Cafer-i Sadık hazretleri “rahmetullahi aleyh”:
“Sen herhalde, Eshâb-ı kiramın “aleyhimürrıdvân” sade ve fakirane durumunu düşünüyor ve bütün müslümanların kıyamete kadar daima fakir olarak yaşamalarını bir vazife olarak düşünüyorsun. Fakat Resulullah (sallallahü aleyhi ve sellem) Efendimiz buyurdular ki:
-Eshâbım için fakirlik seadetdir, âhir zamandaki ümmetim için ise zenginlik seadetdir.

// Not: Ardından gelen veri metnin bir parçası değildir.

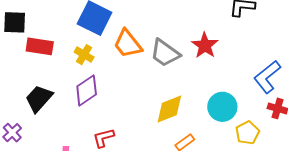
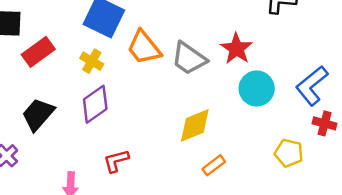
red rectangle: (40, 46) -> (38, 52), turned -44
cyan circle: (222, 107) -> (257, 89), moved
yellow pentagon: (247, 133) -> (289, 153), turned -30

“İşte bu devirde, dünya nimetlerinden faydalanma hakkı, en çok iyi ve salih kişilere aittir, kötülere değil. Müslümanlara aittir, kâfirlere değil. Allah’a yemin ederim ki, nimetlerden faydalandığımı gördüğün gibi, malımda başka kimselerin hakkı olursa, onu nasıl ödemem gerekir düşüncesiyle geçmeyen bir gece veya gündüzüm olmamıştır”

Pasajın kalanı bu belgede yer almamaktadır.